The legacy of Gil Elbaz's vision is now inextricably linked to the controversies of the AI era. The organization that began as a beacon of openness has become a focal point for the debate over data rights. The 2026 discussion in LWN.net about the efficiency of centralized scraping only adds another layer to the complexity. Efficiency is important, but not at the expense of ethics. The human cost of data extraction is not just a footnote; it is the central issue. Every byte of data represents a human effort, a human story, a human right. To treat it as mere fuel for a machine is to devalue the very essence of the internet.

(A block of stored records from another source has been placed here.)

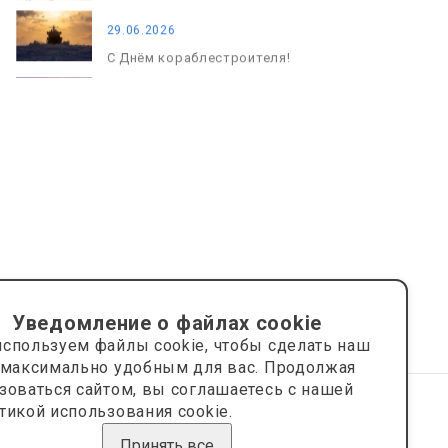
29.06.2026
С Днём кораблестроителя!
08.05.2026
С Днём Победы. Память, которая
с нами
Уведомление о файлах cookie
спользуем файлы cookie, чтобы сделать наш
 максимально удобным для вас. Продолжая
зоваться сайтом, вы соглашаетесь с нашей
тикой использования cookie.
Сайт носит информационный характер и не является
публичной офертой.
Принять все
Сделано на платформе
Eshoper.ru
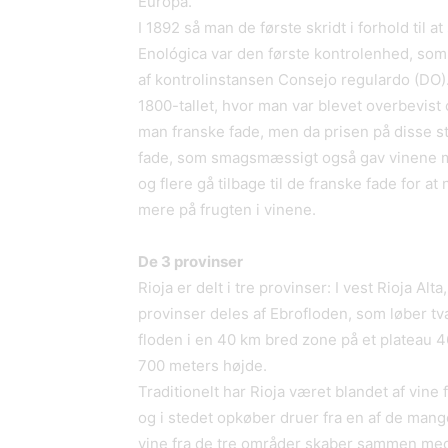
Europa.
I 1892 så man de første skridt i forhold til a
Enológica var den første kontrolenhed, som 
af kontrolinstansen Consejo regulardo (DO). E
1800-tallet, hvor man var blevet overbevist
man franske fade, men da prisen på disse st
fade, som smagsmæssigt også gav vinene mere
og flere gå tilbage til de franske fade for 
mere på frugten i vinene.
De 3 provinser
Rioja er delt i tre provinser: I vest Rioja Al
provinser deles af Ebrofloden, som løber t
floden i en 40 km bred zone på et plateau 
700 meters højde.
Traditionelt har Rioja været blandet af vine 
og i stedet opkøber druer fra en af de man
vine fra de tre områder skaber sammen med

The future of Common Crawl, and indeed the future of the open web, hangs in the balance. The organization must decide whether to honor the principles it was founded on or to succumb to the demands of its largest donors. The 2025 investigation has laid the groundwork for this decision. It has exposed the cracks in the foundation. Now, the question is whether they will be fixed, or whether the entire structure will crumble under the weight of its own contradictions. The internet is not just a collection of data; it is a reflection of humanity. And if we allow that reflection to be distorted by the machines we build, we lose more than just our data. We lose ourselves.